A regular expression can also be built up mechanically. Start with "^", then add a positive or negative look-ahead group for each sub-regex, each starting with ".*". This may result in a hilarious amount of backtracking, so one may also want to test against malicious input that attempts to get the regular expression engine into a bad state (out of memory, denial of service because it will take too long to complete, etc). Can attackers supply arbitrary strings?

    sub lookaround ($name) {
        if ($name =~ m/ ^              # step 1: match at beginning
                        (?s)           # (allow . to match newlines)
                        (?!.*bad)      # step 2: deny "bad"
                        (?=.*\.[abc]$) # step 3: accept "\.[abc]$"
                      /x) { 
            return 1;
        }
        return 0;
    }

Yet another method is to instruct the engine to fail if bad whilst also looking for the good. This may involve less backtracking than the previous lookaround method, though one may want to benchmark the different implementations, and also consider how easy the code is to understand and maintain.

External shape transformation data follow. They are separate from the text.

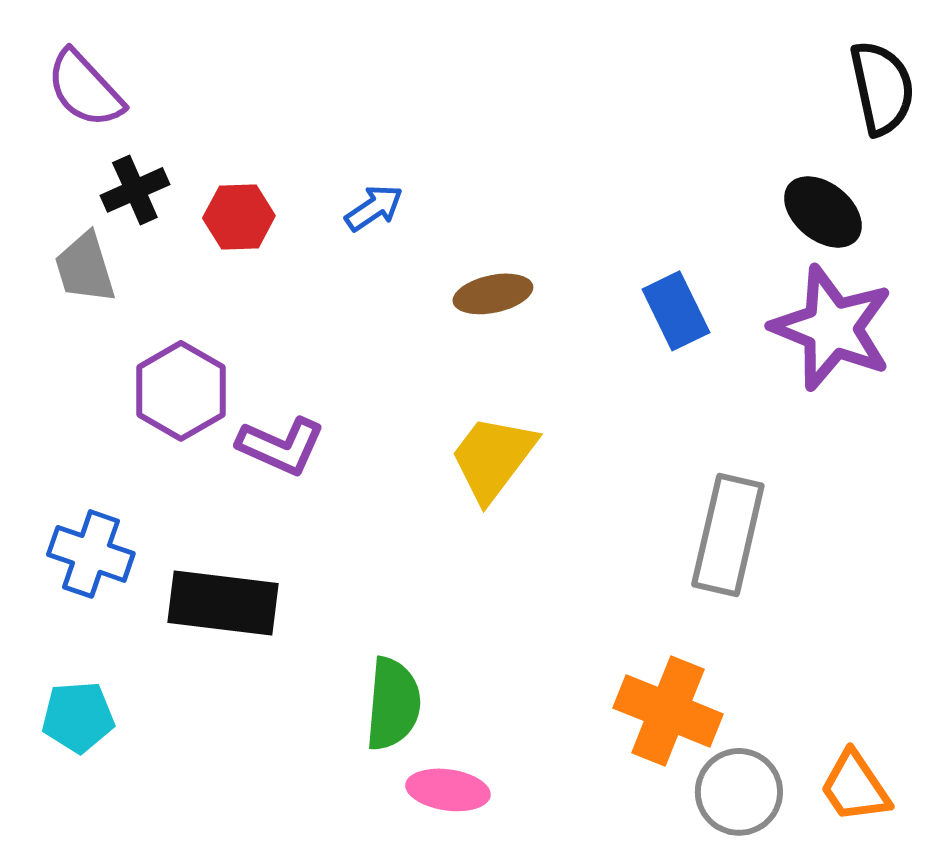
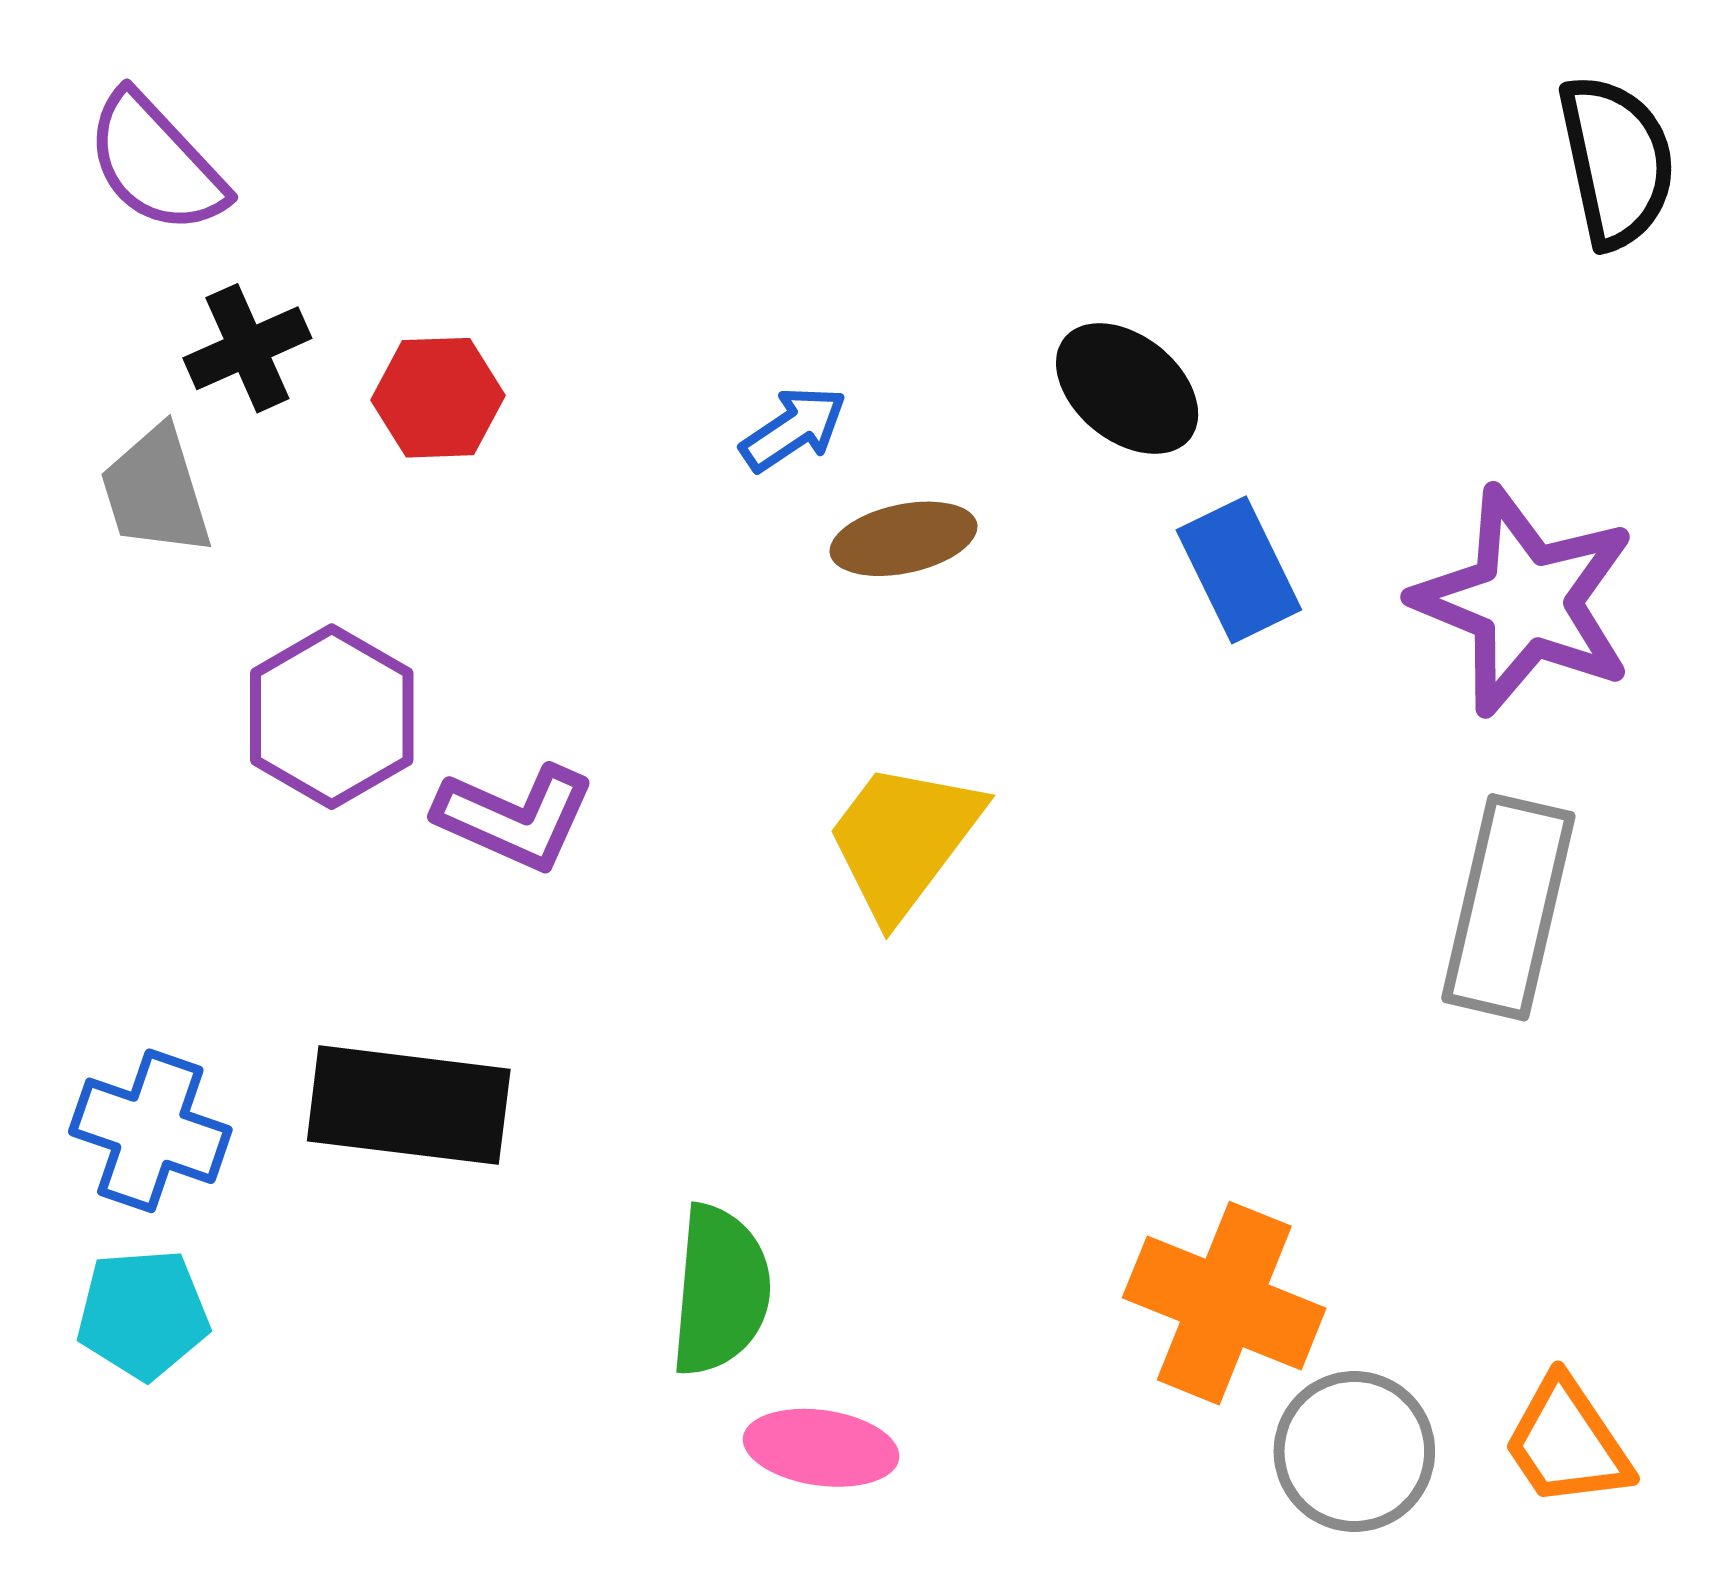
blue arrow: (374, 208) -> (794, 429), moved
black ellipse: (823, 212) -> (1127, 389), moved
gray rectangle: (728, 535) -> (1508, 907), moved
blue cross: (91, 554) -> (150, 1131), moved

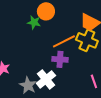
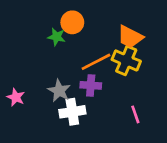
white cross: (46, 79) -> (72, 112), turned 30
gray star: (28, 85) -> (59, 91), moved

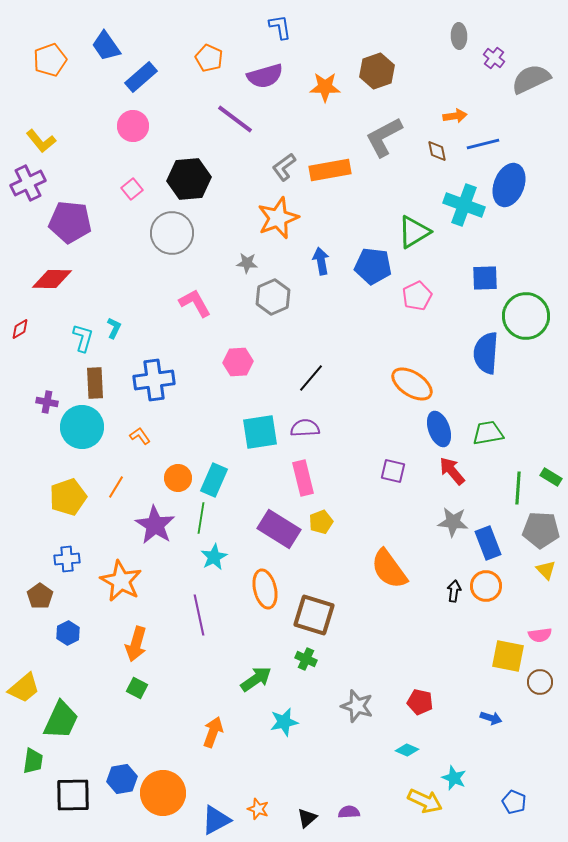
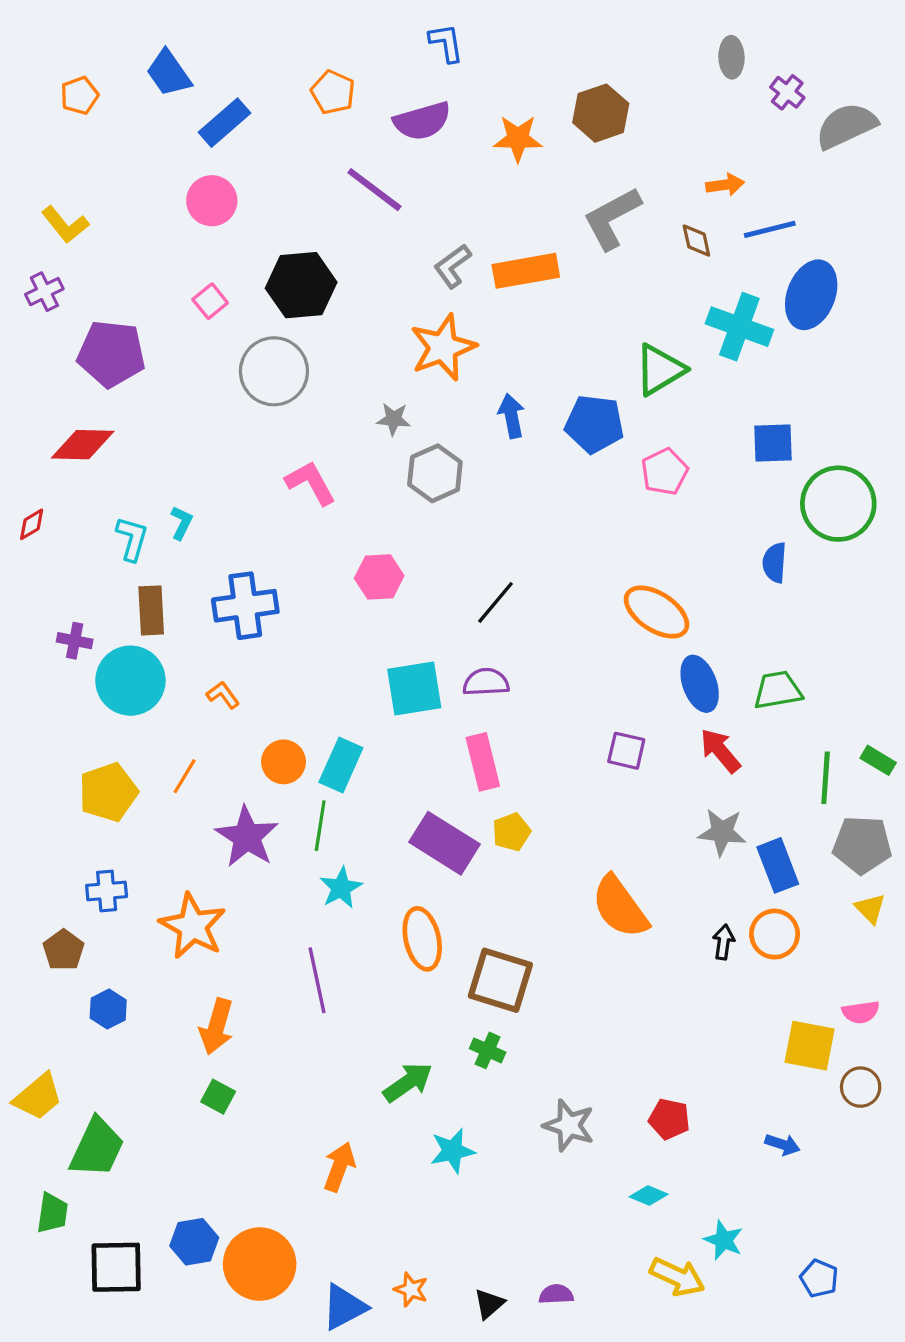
orange pentagon: (50, 60) -> (79, 95), size x0.7
purple cross: (28, 183) -> (44, 292), size x0.7
blue semicircle: (486, 353) -> (775, 563), size x0.6

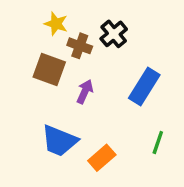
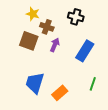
black cross: (114, 34) -> (76, 17), moved, turned -35
purple arrow: (85, 92) -> (55, 45), moved
blue trapezoid: (59, 141) -> (35, 83), turned 85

    sub instruct ($name) {
        $name =~ m/bad(*COMMIT)(*FAIL)|\.[abc]$/ ? 1 : 0
    }

matcher.pl

See also perlre(1) and various other manual pages, in addition to the "Mastering Regular Expressions" book, whose author's name I forget and cannot lookup right now as the internet is down following one of those little wind storms that so dearly vex reliable power delivery in this nation-state.

P.S. the "reval" method is perhaps the worst option here but can be used to return specific codes for specific branches, say if you wanted to vary the exit status depending on what branch matched.

    $ echo foo|perl -ne '/foo(?{$s=2})|bar(?{$s=3})/;exit $s';echo $?
    2
    $ echo bar|perl -ne '/foo(?{$s=2})|bar(?{$s=3})/;exit $s';echo $?